The uncertainty of the biological effects of wear and corrosion from Metal-on-metal (MoM) implants has initiated a debate on their safety and use. Generally, the release of wear particles from MoM hip implants can clinically manifest in aseptic osteolysis. In our study, the effect of MoM-wear particles and particle originated Co and Cr ions on mesenchymal stromal cells (MSCs) was investigated [1]. The lead hypotheses were that (1) dissociated Co and Cr, originated from MoM-wear particles, accumulate in the bone marrow and (2) apparently impair the osteogenic function of local MSCs.

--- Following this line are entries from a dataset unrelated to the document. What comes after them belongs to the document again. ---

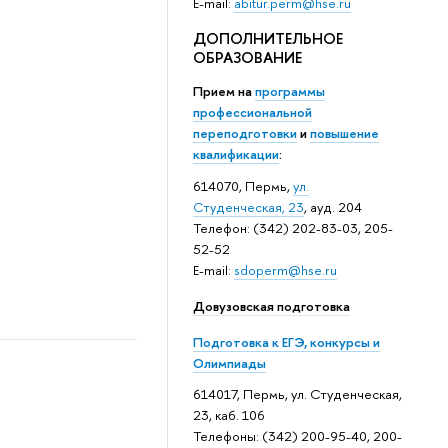
E-mail:
abitur.perm@hse.ru
ДОПОЛНИТЕЛЬНОЕ
ОБРАЗОВАНИЕ
Прием на
программы
профессиональной
переподготовки
и
повышение
квалификации
:
614070, Пермь,
ул.
Студенческая, 23
, ауд. 204
Телефон: (342) 202-83-03, 205-
52-52
E-mail:
sdoperm@hse.ru
Довузовская подготовка
Подготовка к ЕГЭ, конкурсы и
Олимпиады
614017, Пермь, ул. Студенческая,
23, каб. 106
Телефоны: (342) 200-95-40, 200-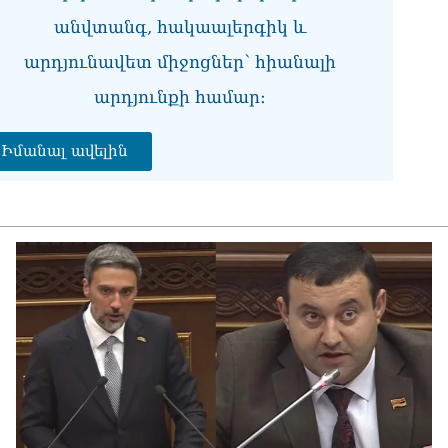
վի
անվտանգ, հակաալերգիկ և
06.0
արդյունավետ միջոցներ՝ հիանալի
Չե
Սա
արդյունքի համար։
Գա
06.0
Իմանալ ավելին
Նի
06.0
ՏԵ
կա
չհ
06.0
Ամ
մա
06.0
Վա
06.0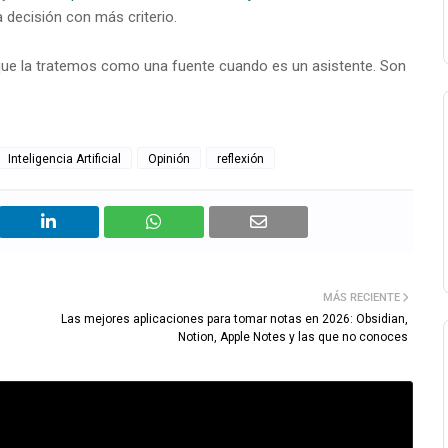
decisión con más criterio.
ue la tratemos como una fuente cuando es un asistente. Son
Inteligencia Artificial
Opinión
reflexión
MÁS RECIENTE
Las mejores aplicaciones para tomar notas en 2026: Obsidian,
Notion, Apple Notes y las que no conoces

This impairment could be one element contributing to the manifestation of periprosthetic osteolyses.

METHODS

The study was approved by the local ethical committee (EA1/194/13); all donors gave written informed consent. Blood (B), Synovial fluid (SF) periprosthetic tissue (PT) and bone marrow (BM) were collected from patients with at least one osteolytic lesion, undergoing a revision of a MoM hip implant. Patients undergoing primary THA served as controls. Metal wear particles were isolated from PT by enzymatic digestion and their size and shape characterized by transmission electron microscopy (TEM). Local and systemic levels of Co and Cr were analyzed by graphite furnace atomic absorption spectroscopy. MoM-MSCs and control-MSCs were isolated from BM for in vitro assessment of their viability, proliferation, migration and multilineage differentiation. In addition, control-MSCs were in vitro exposed to Co and Cr ions and assessed for their viability, proliferation and osteogenic differentiation.